Protocol for purifying His-tagged proteins using Proteus IMAC kits

Under NATIVE conditions

These protocols refer to the purification of active folded proteins. As strength of binding will be determined by length and accessibility of the His-tag the metal ion, buffer composition and pH and elution conditions, some adjustments of the procedure in this handbook is often required.

Ideally, the cell lysate should be made up in phosphate buffer pH 7.4-8.0 in the presence of NaCl (to reduce non-specific adsorption effects).

The following metal chelate buffers are proposed for your IMAC separation. The procedure to prepare these working buffer solutions from stock buffers supplied in the kit is shown in Table 1 (page 23).

Suggested buffers for NATIVE IMAC purifications:

All buffers contain sodium azide as a preservative.

  • Binding buffer: 50 mM sodium phosphate buffer pH 7.4, 300 mM NaCl, 10 mM imidazole.
  • Wash buffer: 50 mM sodium phosphate buffer pH 7.4, 300 mM NaCl, 30 mM imidazole.
  • Elution buffer: 50 mM sodium phosphate buffer pH 7.4, 300 mM NaCl, 300 mM imidazole.

Table 1 showing how to prepare your metal chelate binding, wash and elution buffers.

The two buffers provided in the kit are supplied as concentrated stocks. Always measure the pH of the working buffer solutions when they are prepared and adjust to pH 7.4 whenever necessary.
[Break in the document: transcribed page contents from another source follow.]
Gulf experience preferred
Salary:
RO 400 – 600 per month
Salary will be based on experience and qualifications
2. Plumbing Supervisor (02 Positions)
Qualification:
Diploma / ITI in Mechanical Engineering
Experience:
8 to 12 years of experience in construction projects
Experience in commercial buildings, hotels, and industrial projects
It is not uncommon for buffers to precipitate or freeze partially in the cold during long term storage or when laboratory temperatures drop at night. The buffers should be warmed up and they can be used once all the precipitate has re-dissolved.

Under DENATURING conditions:

Recombinant proteins often form insoluble inclusion bodies when they are expressed at high levels. These proteins can be solubilized easily in the presence of denaturants such as 6-8 M urea or 6 M guanidine hydrochloride. Additionally, a researcher may be choose to purify their recombinant protein under denaturing conditions if they wish to use the purified denatured protein for raising antibodies. Two buffer configurations can be used under denaturing conditions. One buffer system employs imidazole to competitively elute the target protein under denaturing conditions and the other buffer system uses a more acidic pH to elute the target protein in the absence of imidazole. Choosing either buffer system on page 25 will depend critically upon the nature of your target protein e.g. stability in acid environment.
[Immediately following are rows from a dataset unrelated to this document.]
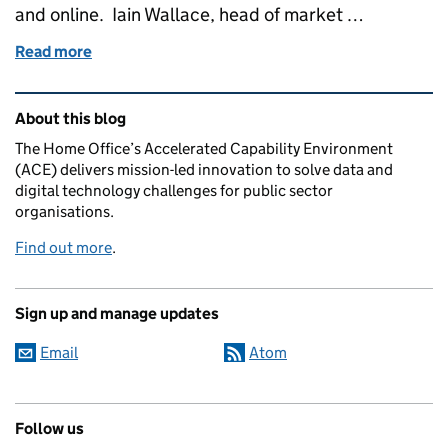
and online. Iain Wallace, head of market …
Read more
of Evolving ACE – sharing the latest news and pipe
Related content and links
About this blog
The Home Office’s Accelerated Capability Environment
(ACE) delivers mission-led innovation to solve data and
digital technology challenges for public sector
organisations.
Find out more
.
Sign up and manage updates
Email
Atom
Follow us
Suggested buffers for DENATURING purifications:

(1) Imidazole Elution:

  • Binding buffer: 50 mM sodium phosphate buffer pH 7.4, 300 mM NaCl, 10 mM imidazole, 6-8 M Urea.
  • Wash buffer: 50 mM sodium phosphate buffer pH 7.4, 300 mM NaCl, 30 mM imidazole, 6-8 M Urea.
  • Elution buffer: 50 mM sodium phosphate buffer pH 7.4, 300 mM NaCl, 300 mM imidazole, 6-8 M Urea.

(2) Acid Elution:

  • Binding buffer: 50 mM sodium phosphate buffer pH 7.4, 300 mM NaCl, 6-8 M Urea.
  • Wash buffer: 50 mM sodium phosphate buffer pH 6.0, 300 mM NaCl, 6-8 M Urea.
  • Elution buffer: 50 mM sodium phosphate buffer pH 4.0, 300 mM NaCl, 6-8 M Urea.

N.B. Addition of urea will cause the pH to drop. Titrate the buffer with NaOH to bring the pH back to pH 7.4. The pH of those buffers containing urea should be checked and adjusted, if necessary, immediately before use.